I remember the first day she came into my life. It was Friday September 28th 2001. I had a half day at school that day, and I decided to go down to my local chip shop to buy my beloved chicken burger and large chips. In those days I was a lonely 12 year old boy. I didn’t have many friends. I was overweight and I wasn’t like the other boys in my class. I was useless at sports, had no interest in sports, and immediately that placed me on the outsider circle. My passion was music and fast food! I toddled home and just as I was about to empty my chips into the plate, my mother said Greig come out to the shed. I have a surprise for you. I proceeded to walk towards the shed anticipating what could be inside. Mam opened the shed door and there she was a small black dog with the saddest round eyes I have ever seen, she was clearly undernourished and had rings around her eyes. Dad had bought her for five euros and a pint. She wasn't a classic beauty that’s for sure, but I feel in love instantly.

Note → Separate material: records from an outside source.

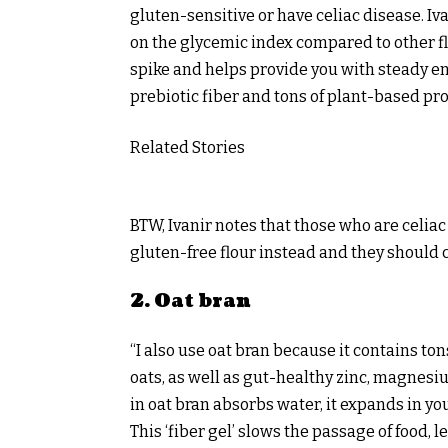
gluten-sensitive or have celiac disease. Iva
on the glycemic index compared to other f
spike and helps provide you with steady en
prebiotic fiber and tons of plant-based pro
Related Stories
BTW, Ivanir notes that those who are celiac
gluten-free flour instead and they should c
2. Oat bran
“I also use oat bran because it contains to
oats, as well as gut-healthy zinc, magnesiu
in oat bran absorbs water, it expands in yo
This ‘fiber gel’ slows the passage of food,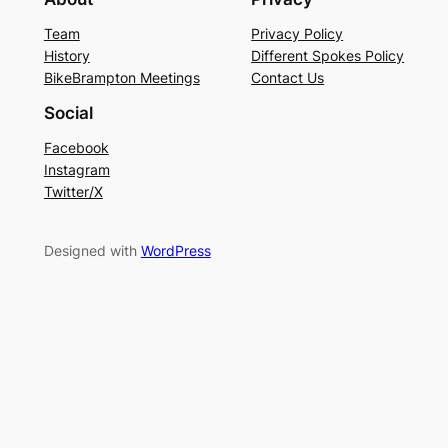
Team
Privacy Policy
History
Different Spokes Policy
BikeBrampton Meetings
Contact Us
Social
Facebook
Instagram
Twitter/X
Designed with
WordPress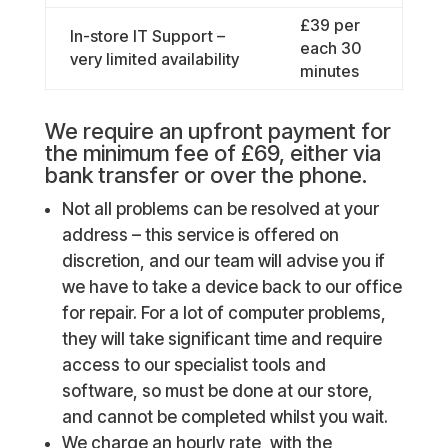
£39 per
In-store IT Support –
each 30
very limited availability
minutes
We require an upfront payment for
the minimum fee of £69, either via
bank transfer or over the phone.
Not all problems can be resolved at your
address – this service is offered on
discretion, and our team will advise you if
we have to take a device back to our office
for repair. For a lot of computer problems,
they will take significant time and require
access to our specialist tools and
software, so must be done at our store,
and cannot be completed whilst you wait.
We charge an hourly rate, with the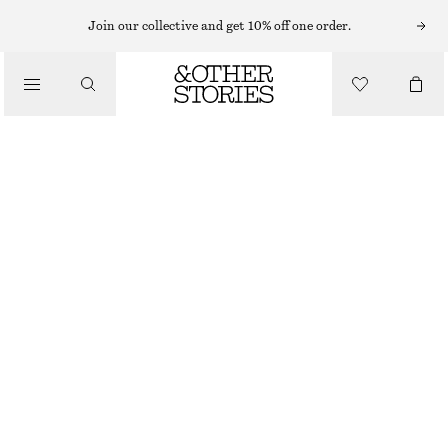
HATS & CAPS
Join our collective and get 10% off one order.
/
ACCESSORIES
FITTED CASHMERE HOOD
€ 69
OUT OF STOCK
BLACK
ONESIZE
SIZE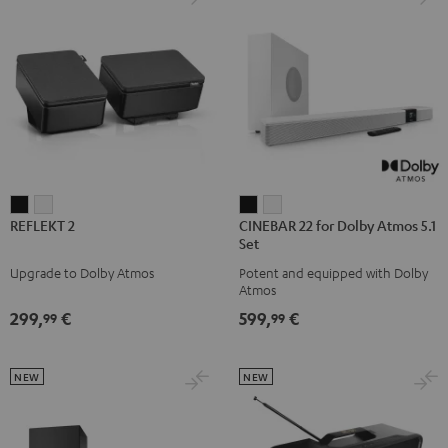
REFLEKT
REFLEKT
CINEBAR
CINEBAR
REFLEKT 2
CINEBAR 22 for Dolby Atmos 5.1
2
2
22
22
Set
Black
white
for
for
Upgrade to Dolby Atmos
Potent and equipped with Dolby
Dolby
Dolby
Atmos
Atmos
Atmos
299,
€
599,
€
99
99
5.1
5.1
Set
Set
Black
white
NEW
NEW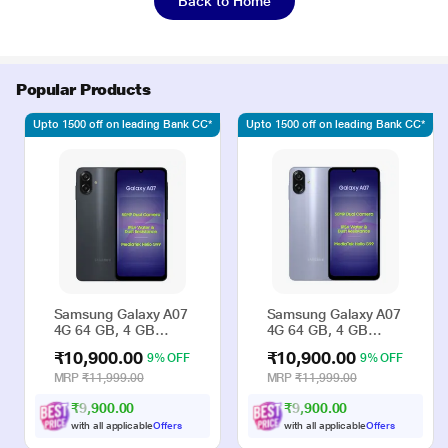
Back to Home
Popular Products
Upto 1500 off on leading Bank CC*
Upto 1500 off on leading Bank CC*
Samsung Galaxy A07
Samsung Galaxy A07
4G 64 GB, 4 GB
4G 64 GB, 4 GB
RAM, Black, Mobile
RAM, Violet, Mobile
₹10,900.00
₹10,900.00
9% OFF
9% OFF
Phone
Phone
MRP
₹11,999.00
MRP
₹11,999.00
₹9,900.00
₹9,900.00
with all applicable
Offers
with all applicable
Offers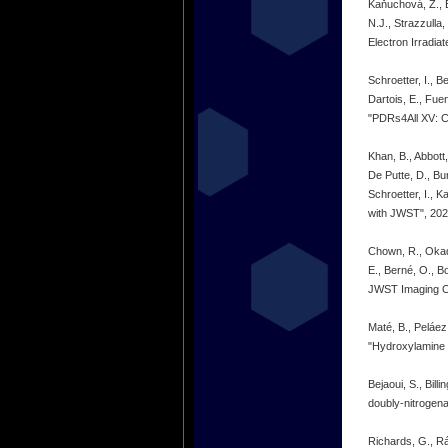
Kaňuchová, Z., B
N.J., Strazzulla
Electron Irradi
Schroetter, I., 
Dartois, E., Fue
"PDRs4All XV: CH
Khan, B., Abbott
De Putte, D., Bur
Schroetter, I., 
with JWST", 20
Chown, R., Okada,
E., Berné, O., B
JWST Imaging Ob
Maté, B., Peláez,
"Hydroxylamine 
Bejaoui, S., Bil
doubly-nitrogena
Richards, G., Rá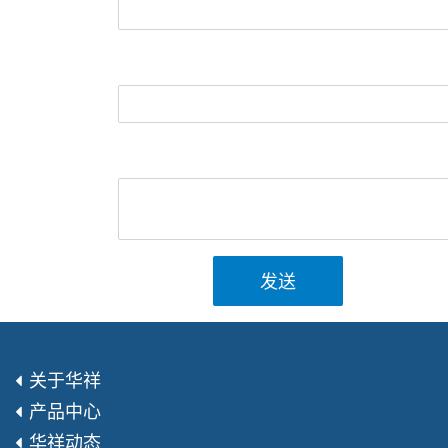
发送
关于华祥
产品中心
华祥动态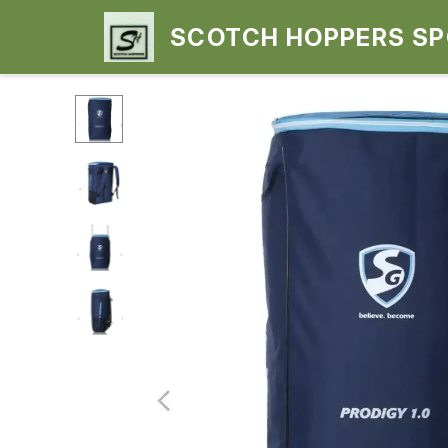
SCOTCH HOPPERS S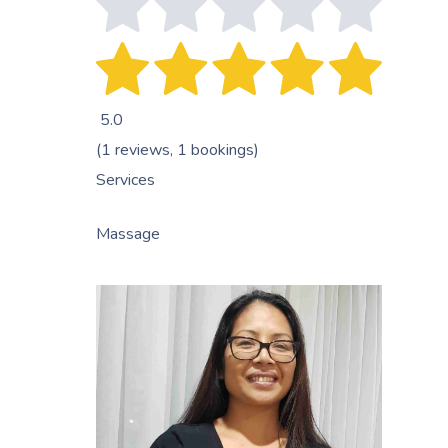
5.0
(1 reviews, 1 bookings)
Services
Massage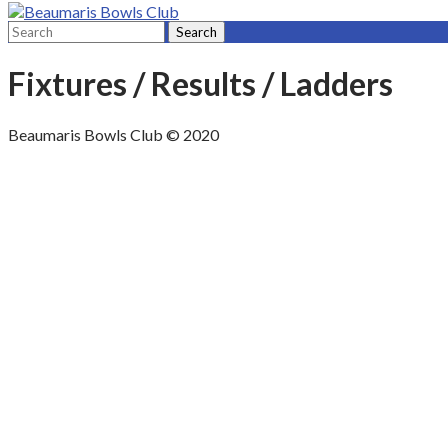
Fixtures / Results / Ladders
Beaumaris Bowls Club © 2020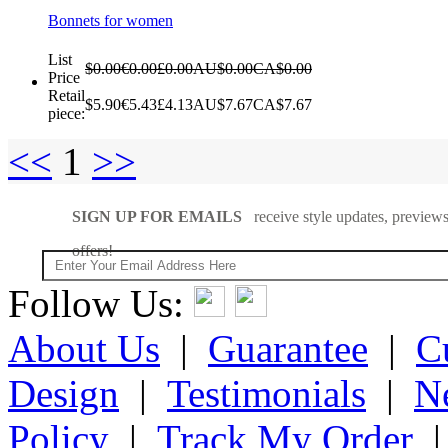
Bonnets for women
List
$0.00
€0.00
£0.00
AU$0.00
CA$0.00
Price
Retail
$5.90
€5.43
£4.13
AU$7.67
CA$7.67
piece:
<<
1
>>
SIGN UP FOR EMAILS
receive style updates, previews
offers!
Follow Us:
About Us
|
Guarantee
|
C
Design
|
Testimonials
|
N
Policy
|
Track My Order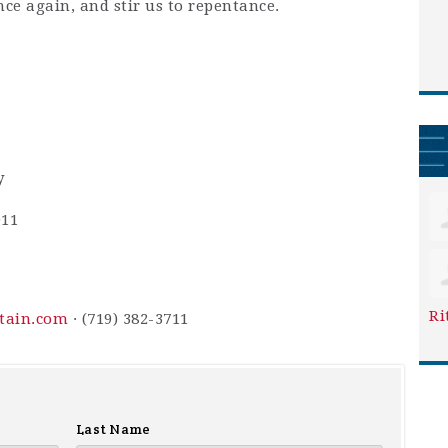
nce again, and stir us to repentance.
y
911
Ri
ntain.com
· (719) 382-3711
Last Name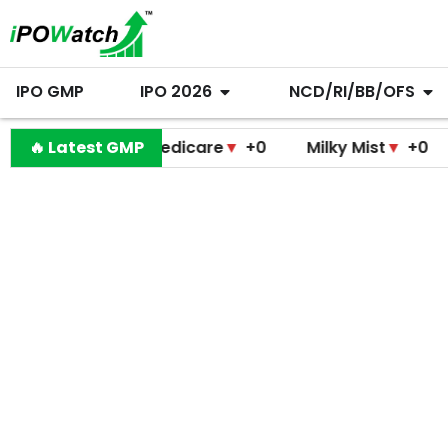
IPO GMP
IPO 2026
NCD/RI/BB/OFS
Pramodini Medicare
🔥 Latest GMP
▼
+0
Milky Mist
▼
+0
Molbi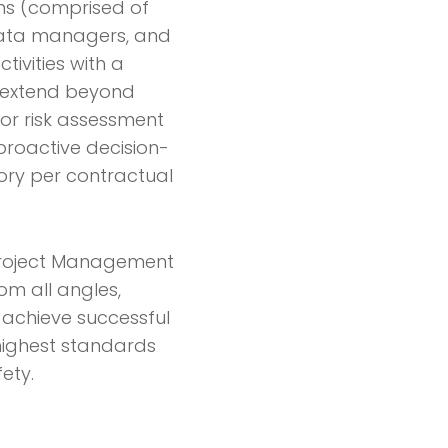
ams (comprised of
 data managers, and
tivities with a
s extend beyond
for risk assessment
proactive decision-
ory per contractual
s Project Management
m all angles,
ls achieve successful
ighest standards
ety.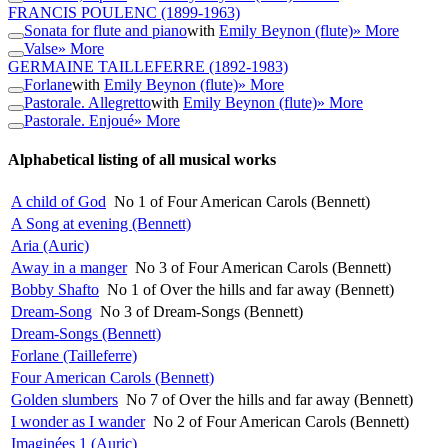
FRANCIS POULENC
(1899-1963)
Sonata for flute and piano
with
Emily Beynon (flute)
» More
Valse
» More
GERMAINE TAILLEFERRE
(1892-1983)
Forlane
with
Emily Beynon (flute)
» More
Pastorale. Allegretto
with
Emily Beynon (flute)
» More
Pastorale. Enjoué
» More
Alphabetical listing of all musical works
A child of God
No 1 of Four American Carols (Bennett)
A Song at evening (Bennett)
Aria (Auric)
Away in a manger
No 3 of Four American Carols (Bennett)
Bobby Shafto
No 1 of Over the hills and far away (Bennett)
Dream-Song
No 3 of Dream-Songs (Bennett)
Dream-Songs (Bennett)
Forlane (Tailleferre)
Four American Carols (Bennett)
Golden slumbers
No 7 of Over the hills and far away (Bennett)
I wonder as I wander
No 2 of Four American Carols (Bennett)
Imaginées 1 (Auric)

The first two years of Blackies life was very eventful. She fell pregnant and gave birth to five pups. She survived not one, but 4 car crashes. I remember the vet telling us that she will never eat a bone again after her last accident. All her teeth had shifted. Little did he know that up until her final moments she loved nothing more than getting her teeth stuck into a big juicy bone.

In 2002 I remember going on our family holiday to Salou. I still remember my Nana calling us a few days into our holidays telling us how heartbroken blackie was. She must have thought that we had left and she would never see us again. She had to be force fed the first couple of days because her heart was so broken. I will never forget the embrace we shared when I came in the front door after a whole seven days. All our Christmases came at once. We were reunited again.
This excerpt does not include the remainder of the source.